▸ PROBLEM REQUIREMENTS: With the pictures left aside, write out exactly the lines of the listing below from the line with "Elektronické podání" to the line with "La Catalogne, un", both included, and only those.

▸ DATASET RECORDS:
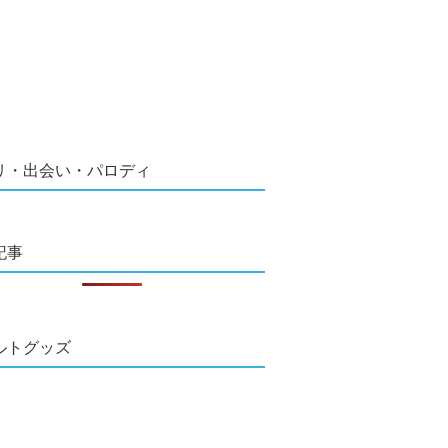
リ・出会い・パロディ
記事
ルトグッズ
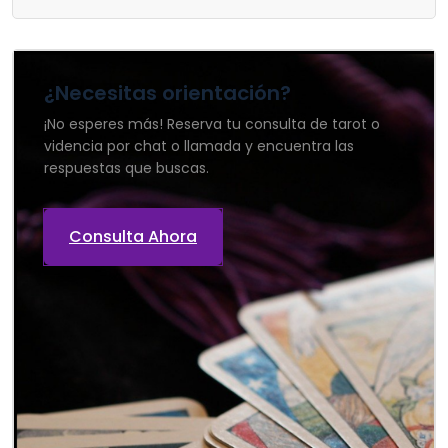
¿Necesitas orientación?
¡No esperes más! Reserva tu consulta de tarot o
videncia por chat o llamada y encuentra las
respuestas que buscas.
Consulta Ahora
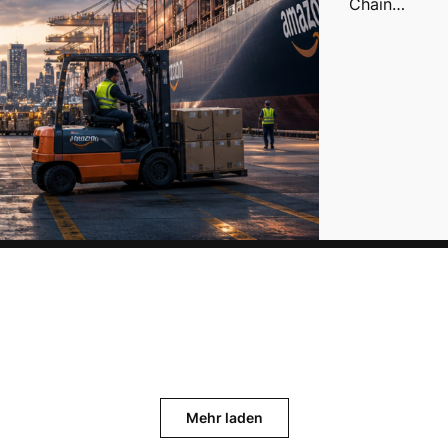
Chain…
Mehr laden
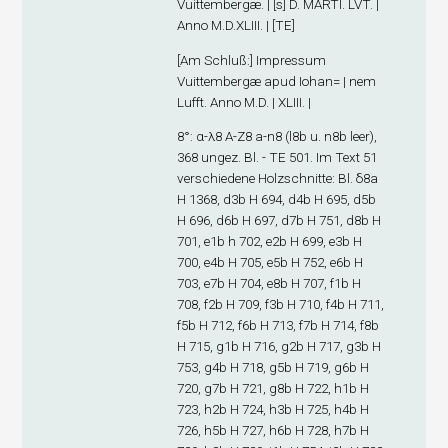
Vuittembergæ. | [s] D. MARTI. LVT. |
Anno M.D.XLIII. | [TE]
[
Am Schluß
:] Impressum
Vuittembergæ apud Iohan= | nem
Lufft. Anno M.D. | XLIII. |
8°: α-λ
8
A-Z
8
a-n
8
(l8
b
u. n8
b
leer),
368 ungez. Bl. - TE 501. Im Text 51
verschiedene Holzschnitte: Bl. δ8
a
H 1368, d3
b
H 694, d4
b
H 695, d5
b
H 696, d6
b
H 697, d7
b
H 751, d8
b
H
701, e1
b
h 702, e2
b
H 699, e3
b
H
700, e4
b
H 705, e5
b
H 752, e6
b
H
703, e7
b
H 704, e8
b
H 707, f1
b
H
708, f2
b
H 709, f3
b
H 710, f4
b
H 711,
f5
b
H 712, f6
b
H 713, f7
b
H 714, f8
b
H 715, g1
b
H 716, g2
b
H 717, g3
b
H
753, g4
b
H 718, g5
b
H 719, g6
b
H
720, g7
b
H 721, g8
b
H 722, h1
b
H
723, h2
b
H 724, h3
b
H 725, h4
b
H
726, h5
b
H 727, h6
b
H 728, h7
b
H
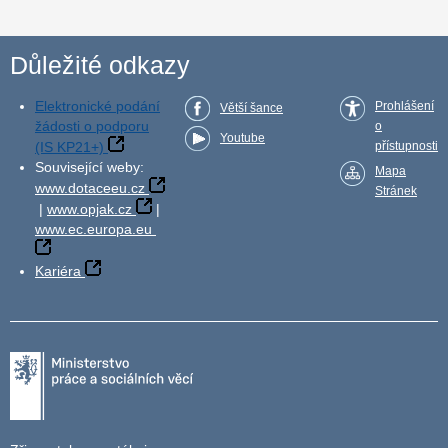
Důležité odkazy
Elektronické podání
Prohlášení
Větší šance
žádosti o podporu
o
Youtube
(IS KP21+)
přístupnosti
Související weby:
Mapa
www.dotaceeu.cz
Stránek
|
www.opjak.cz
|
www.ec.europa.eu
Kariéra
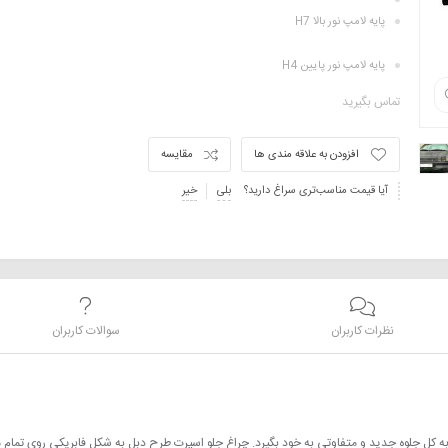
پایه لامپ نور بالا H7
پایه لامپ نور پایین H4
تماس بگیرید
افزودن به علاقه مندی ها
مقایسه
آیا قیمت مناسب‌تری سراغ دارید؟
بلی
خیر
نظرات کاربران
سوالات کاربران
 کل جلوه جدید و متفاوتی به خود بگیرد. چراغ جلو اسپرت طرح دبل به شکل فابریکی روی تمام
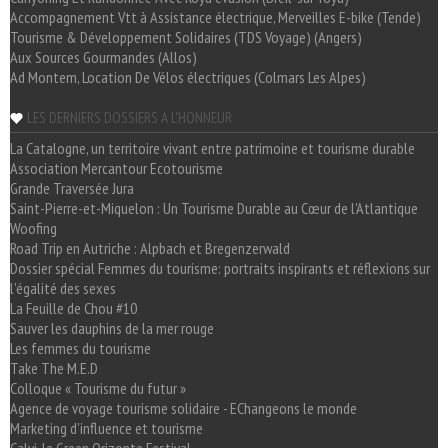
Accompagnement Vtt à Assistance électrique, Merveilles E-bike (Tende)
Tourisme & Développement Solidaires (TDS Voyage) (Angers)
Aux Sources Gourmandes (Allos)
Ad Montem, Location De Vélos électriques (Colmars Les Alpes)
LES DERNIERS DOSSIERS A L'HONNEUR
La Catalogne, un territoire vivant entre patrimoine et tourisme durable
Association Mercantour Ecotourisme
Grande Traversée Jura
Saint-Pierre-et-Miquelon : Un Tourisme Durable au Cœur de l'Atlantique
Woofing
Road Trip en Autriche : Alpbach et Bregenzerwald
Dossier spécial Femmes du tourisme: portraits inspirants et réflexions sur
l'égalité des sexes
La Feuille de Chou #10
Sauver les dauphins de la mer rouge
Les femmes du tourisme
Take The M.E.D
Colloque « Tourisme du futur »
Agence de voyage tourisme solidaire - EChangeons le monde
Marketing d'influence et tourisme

▸ TASK ANSWER:
Elektronické podání
Prohlášení
Větší šance
žádosti o podporu
o
Youtube
(IS KP21+)
přístupnosti
Související weby:
Mapa
www.dotaceeu.cz
Stránek
|
www.opjak.cz
|
www.ec.europa.eu
Kariéra
پایه لامپ نور بالا H7
پایه لامپ نور پایین H4
تماس بگیرید
افزودن به علاقه مندی ها
مقایسه
آیا قیمت مناسب‌تری سراغ دارید؟
بلی
خیر
نظرات کاربران
سوالات کاربران
 کل جلوه جدید و متفاوتی به خود بگیرد. چراغ جلو اسپرت طرح دبل به شکل فابریکی روی تمام
Accompagnement Vtt à Assistance électrique, Merveilles E-bike (Tende)
Tourisme & Développement Solidaires (TDS Voyage) (Angers)
Aux Sources Gourmandes (Allos)
Ad Montem, Location De Vélos électriques (Colmars Les Alpes)
LES DERNIERS DOSSIERS A L'HONNEUR
La Catalogne, un territoire vivant entre patrimoine et tourisme durable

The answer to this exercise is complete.